Согласно теории загрязнения, сегрегация будет проявляться сильнее всего на концах распределения ключевой производительной характеристики. В нижней части шкалы могут преобладать представители одного пола, если все представители другого пола имеют более высокий уровень характеристики и есть альтернативные более высокооплачиваемые профессии с более высоким входным барьером по данной характеристике. Для остальных профессий главную роль играет соотношение минимального уровня требований с медианным значением характеристики среди женщин. Профессии, в которых минимальный уровень требований к характеристике ниже ее медианного значения среди женщин, будут иметь смешанный состав. Если минимальный уровень требований выше медианы среди женщин, то профессии, скорее всего, будут сегрегированы: для мужчин и женщин с одинаковыми уровнями соответствующей характеристики будут созданы отдельные профессии. Создание отдельных женских профессий может потребовать времени, в течение которого женщины будут заняты в профессиях, для которых их квалификация избыточна. Барьеры вероятнее всего в наиболее престижных мужских профессиях. Медиана важна в модели, поскольку внешнее окружение не знает распределение характеристики среди женщин и может ориентироваться только на ее медианное значение (если женщин еще нет в профессии, то невозможно оценить их производительность). В отношении мужчин делается предпосылка, что общество знает распределение производительной характеристики среди мужчин в рассматриваемой профессии. Таким образом, информация не симметрична. Информация важна и с точки зрения того, воспринимается ли конкретная женщина, входящая в профессию, как выбранная случайным образом из всех женщин. Женщина, квалификация которой подтверждена документально, не будет восприниматься как загрязняющая профессию. Поэтому сертификация профессий (например, через дипломы, лицензии, вступительные испытания) может устранить негативный сигнал, особенно если сертификаты хорошо известны и поддаются проверке. Поэтому формализация системы образования, пришедшая на смену ученичеству на рабочем месте, способствовала снижению дискриминации.

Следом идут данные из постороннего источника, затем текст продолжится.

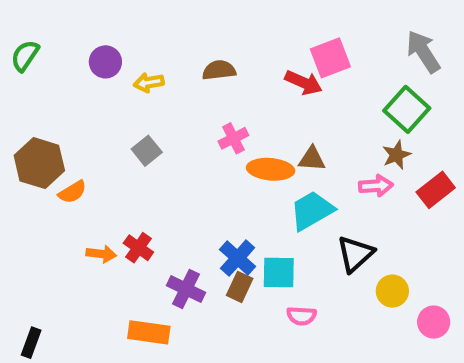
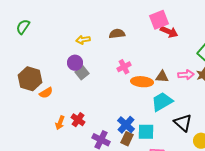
pink square: (330, 58) -> (159, 20), moved
purple circle: (105, 62) -> (75, 63), moved
red arrow: (304, 83) -> (169, 32), moved
pink arrow: (376, 186) -> (186, 75), moved
orange arrow: (101, 254) -> (60, 123), turned 104
black triangle: (355, 254) -> (183, 123), turned -36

Теория загрязнения позволяет объяснить исторические паттерны гендерной сегрегации. На аграрной и ранней индустриальной стадиях ключевой характеристикой выступает физическая сила, поэтому мужчины и женщины работают в разных профессиях. Профессии с высокими требованиями к физической силе были исключительно мужскими, а профессии, не требовавшие больших физических усилий, — женскими. Дискриминация оставалась низкой. Ситуация изменилась с распространением беловоротничковой занятости, когда возрастающее влияние на производительность труда стали оказывать интеллектуальные способности и образование. Большинство беловоротничковых профессий не были женскими и мужскими по своей природе, но конструировались как таковые посредством риторики и социальных норм. Например, профессия машинистки (в современном русском языке даже нет соответствующего названия профессии для мужчины, занятого печатанием текстов на пишущей машинке) изначально была мужской, что объяснялось требованиями к выносливости. Когда профессия превратилась в женскую, то стала подчеркиваться важность ловкости и гибкости пальцев. Профсоюзы, профессиональные ассоциации, внутрифирменные правила найма, законодательные ограничения использовались, чтобы ограничить доступ женщин в «мужские» профессии. В ряде случаев мужчины сознательно использовали харассмент для создания враждебной рабочей среды и выдавливания женщин.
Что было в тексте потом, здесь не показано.